Thus, the linear combination mentioned in Step 914 can be the weighted sum revealed above ∑keK(hk(i, x) Tr(x + vk)) with the motion vectors {vk} including the motion vectors VA, VB, VC , and/or VD. For brevity, the predicted pixel value yp can be expressed as follows:
where the Weighted_Sum notation represents the weighted sum in the situation revealed above.
According to a variation of the modality shown in Figure 5, the pre-processing module uses an average of the plurality of pixel values as the predicted pixel value of the specific subcoding unit, which means that the linear combination mentioned in Step 914 can be considered as the average. In this situation, any two weighted parameters {hk(i, x)} are equal to each other. For brevity, the predicted pixel value yp can be expressed as follows:
where the Average notation represents the average in this situation. Similar descriptions are not repeated in detail for this variation.
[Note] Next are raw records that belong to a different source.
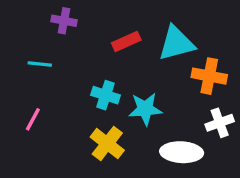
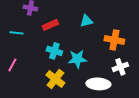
red rectangle: (126, 42) -> (50, 25), moved
cyan triangle: (176, 43) -> (86, 21), moved, size x0.6

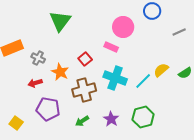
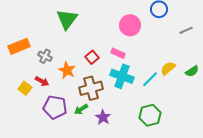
pink rectangle: (111, 47) -> (118, 53), moved
red arrow: (35, 83) -> (42, 81), turned -136
purple star: (111, 119) -> (103, 117), moved
green arrow: (82, 121) -> (81, 109), moved
yellow square: (16, 123) -> (25, 88), moved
Referring to Figure 5B, the subcoding units α1, α2, α3, α4, α5, α6, α7 and α8 belong to the left coded block CBL, the subcoding units β1, β2, β3, β4, β5, α6, β7 and β8 belong to the upper coded block CBU and the subcoding units β9 and δ belong to the upper right coded block CBUR and the upper left coded block CBUL, respectively. More particularly, with respect to the i-th subblock bi shown in Figure 5B (for example, a subblock within the upper right quadrant of the block under processing in this mode), motion vectors {vk} can be obtained from of the A, B, C, and/or D subcoding units of that modality, wherein the subcoding unit A can be defined as the nearest subcoding unit within the left coded block CBL, the subcoding unit B can be defined as the nearest subcoding unit within the upper coded block CBU, subcoding unit C can be defined as the right adjacent subcoding unit of subcoding unit B, and subcoding unit D can be defined as the left adjacent subcoding unit of subcoding unit B. In the situation shown in Figure 5B, the subcoding units A, B, C and D are the subcoding units α1, α5, α6, α7 and α5, respectively.
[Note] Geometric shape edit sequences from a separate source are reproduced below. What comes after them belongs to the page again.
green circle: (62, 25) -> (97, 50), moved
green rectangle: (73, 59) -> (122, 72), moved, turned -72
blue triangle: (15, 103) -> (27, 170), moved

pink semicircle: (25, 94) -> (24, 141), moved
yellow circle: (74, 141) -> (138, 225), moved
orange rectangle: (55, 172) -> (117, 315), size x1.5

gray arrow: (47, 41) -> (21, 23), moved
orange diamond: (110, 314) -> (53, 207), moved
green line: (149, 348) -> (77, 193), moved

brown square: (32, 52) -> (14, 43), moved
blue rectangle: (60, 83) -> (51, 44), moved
In this modality, the motion vectors {vk} can be obtained from the subcoding units A, B, C, and/or D shown in Figure 5A and therefore can include the respective motion vectors VA, VB, VC, and/or DV thereof. For example, motion vectors {vk} may include all motion vectors VA, VB, VC, and VD of subcoding units A, B, C, and D. In another example, motion vectors {vk} may include those motion vectors VA, VB and VC if the subcoding unit C to the specific subcoding unit such as the ith subblock bi exists. In another example, the motion vectors {vk} may include the motion vectors VA, VB and VD if the subcoding unit C for the specific subcoding unit such as the ith subblock bi does not exist.
Thus, the linear combination mentioned in Step 914 can be the weighted sum revealed above ∑keK(hk(i, x) Tr(x + vk)) with the motion vectors {vk} including the motion vectors VA, VB, VC , and/or VD. For brevity, the predicted pixel value yp can be expressed as follows:
where the Weighted_Sum notation represents the weighted sum in the situation revealed above. For example, the pre-processing module can determine the size of the specific subcoding unit to be a transform size in relation to the video encoding of the encoding unit and the size of the subcoding units such as the subblocks shown in Figure 5B can be the same as the transform size (for example, 4 by 4, 8 by 8, 16 by 16, and so on).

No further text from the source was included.